» Records for this task
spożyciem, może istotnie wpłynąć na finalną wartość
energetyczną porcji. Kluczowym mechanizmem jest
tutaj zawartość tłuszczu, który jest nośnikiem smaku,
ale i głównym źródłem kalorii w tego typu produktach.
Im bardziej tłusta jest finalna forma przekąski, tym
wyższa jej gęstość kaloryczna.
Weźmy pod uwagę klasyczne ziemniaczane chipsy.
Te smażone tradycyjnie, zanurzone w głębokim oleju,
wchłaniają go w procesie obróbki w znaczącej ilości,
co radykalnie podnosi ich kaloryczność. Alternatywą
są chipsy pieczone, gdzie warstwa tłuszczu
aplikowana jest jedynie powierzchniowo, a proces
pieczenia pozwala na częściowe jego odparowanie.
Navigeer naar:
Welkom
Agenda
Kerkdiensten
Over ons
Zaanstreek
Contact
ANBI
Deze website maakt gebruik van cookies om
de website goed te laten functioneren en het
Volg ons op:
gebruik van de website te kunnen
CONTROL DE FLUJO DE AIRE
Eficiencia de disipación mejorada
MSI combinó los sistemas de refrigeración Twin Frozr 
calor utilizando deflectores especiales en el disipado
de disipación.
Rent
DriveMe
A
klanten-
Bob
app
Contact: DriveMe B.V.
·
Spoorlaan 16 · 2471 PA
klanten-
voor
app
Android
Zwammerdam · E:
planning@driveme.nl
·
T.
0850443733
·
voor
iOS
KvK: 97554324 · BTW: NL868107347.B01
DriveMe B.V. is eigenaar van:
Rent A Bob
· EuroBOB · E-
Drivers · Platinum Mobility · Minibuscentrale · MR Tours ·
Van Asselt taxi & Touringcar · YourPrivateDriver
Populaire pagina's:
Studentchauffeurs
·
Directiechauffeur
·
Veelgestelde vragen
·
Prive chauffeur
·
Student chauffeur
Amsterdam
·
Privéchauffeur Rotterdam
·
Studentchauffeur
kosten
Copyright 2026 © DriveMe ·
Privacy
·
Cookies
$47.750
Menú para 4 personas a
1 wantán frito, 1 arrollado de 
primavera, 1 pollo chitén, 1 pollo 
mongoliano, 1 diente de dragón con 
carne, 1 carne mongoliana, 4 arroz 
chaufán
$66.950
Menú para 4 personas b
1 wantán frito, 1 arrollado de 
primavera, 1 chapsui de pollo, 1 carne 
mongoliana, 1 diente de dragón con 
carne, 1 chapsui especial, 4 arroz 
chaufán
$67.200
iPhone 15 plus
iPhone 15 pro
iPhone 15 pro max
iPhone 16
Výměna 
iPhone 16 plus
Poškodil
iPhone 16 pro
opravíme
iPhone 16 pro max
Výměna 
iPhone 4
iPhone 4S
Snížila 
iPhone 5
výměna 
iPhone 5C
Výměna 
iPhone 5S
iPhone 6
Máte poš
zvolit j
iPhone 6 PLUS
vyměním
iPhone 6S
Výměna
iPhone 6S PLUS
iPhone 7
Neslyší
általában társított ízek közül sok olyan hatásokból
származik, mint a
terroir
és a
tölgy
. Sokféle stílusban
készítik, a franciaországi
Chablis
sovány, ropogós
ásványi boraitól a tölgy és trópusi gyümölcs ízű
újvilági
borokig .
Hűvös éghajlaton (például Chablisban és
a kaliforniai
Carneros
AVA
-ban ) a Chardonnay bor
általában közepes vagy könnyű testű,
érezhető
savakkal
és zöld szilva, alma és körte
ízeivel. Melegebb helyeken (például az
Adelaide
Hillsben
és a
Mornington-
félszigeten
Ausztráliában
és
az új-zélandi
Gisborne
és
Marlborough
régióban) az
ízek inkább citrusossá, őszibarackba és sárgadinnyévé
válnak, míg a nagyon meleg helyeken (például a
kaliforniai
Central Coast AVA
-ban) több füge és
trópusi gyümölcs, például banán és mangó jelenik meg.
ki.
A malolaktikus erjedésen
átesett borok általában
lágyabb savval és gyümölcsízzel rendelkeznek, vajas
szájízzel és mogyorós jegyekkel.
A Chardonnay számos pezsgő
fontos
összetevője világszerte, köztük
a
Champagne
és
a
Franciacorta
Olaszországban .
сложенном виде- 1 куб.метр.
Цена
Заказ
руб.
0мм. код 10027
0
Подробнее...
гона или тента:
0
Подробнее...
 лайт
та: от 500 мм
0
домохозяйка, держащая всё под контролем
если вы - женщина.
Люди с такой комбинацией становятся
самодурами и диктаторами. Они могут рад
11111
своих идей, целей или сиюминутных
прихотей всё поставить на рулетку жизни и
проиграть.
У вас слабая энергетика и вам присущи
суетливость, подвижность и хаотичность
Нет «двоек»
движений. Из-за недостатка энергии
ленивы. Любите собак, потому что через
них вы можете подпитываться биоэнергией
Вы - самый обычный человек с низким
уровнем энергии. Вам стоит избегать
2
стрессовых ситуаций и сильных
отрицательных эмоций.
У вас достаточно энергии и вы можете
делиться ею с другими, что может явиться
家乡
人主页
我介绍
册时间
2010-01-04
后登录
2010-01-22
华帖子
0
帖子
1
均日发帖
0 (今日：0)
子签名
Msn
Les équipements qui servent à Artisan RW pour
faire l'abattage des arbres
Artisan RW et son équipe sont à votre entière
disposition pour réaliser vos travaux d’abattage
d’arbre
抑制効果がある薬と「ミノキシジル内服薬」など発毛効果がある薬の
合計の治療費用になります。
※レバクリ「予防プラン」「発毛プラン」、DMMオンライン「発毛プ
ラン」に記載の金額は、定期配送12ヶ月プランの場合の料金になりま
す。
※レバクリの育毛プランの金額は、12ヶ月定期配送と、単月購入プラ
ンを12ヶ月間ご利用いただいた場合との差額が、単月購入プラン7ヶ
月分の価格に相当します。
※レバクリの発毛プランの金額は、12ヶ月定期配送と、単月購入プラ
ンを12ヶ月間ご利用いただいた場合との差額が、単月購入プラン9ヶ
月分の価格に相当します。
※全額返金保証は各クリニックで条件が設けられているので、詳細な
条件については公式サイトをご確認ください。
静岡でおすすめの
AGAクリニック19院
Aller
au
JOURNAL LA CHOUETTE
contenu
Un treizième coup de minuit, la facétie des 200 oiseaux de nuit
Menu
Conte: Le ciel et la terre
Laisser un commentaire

» Instructions to follow
On how many lines above does the word "disipación" appear? Only the number should be given.

» Task result
2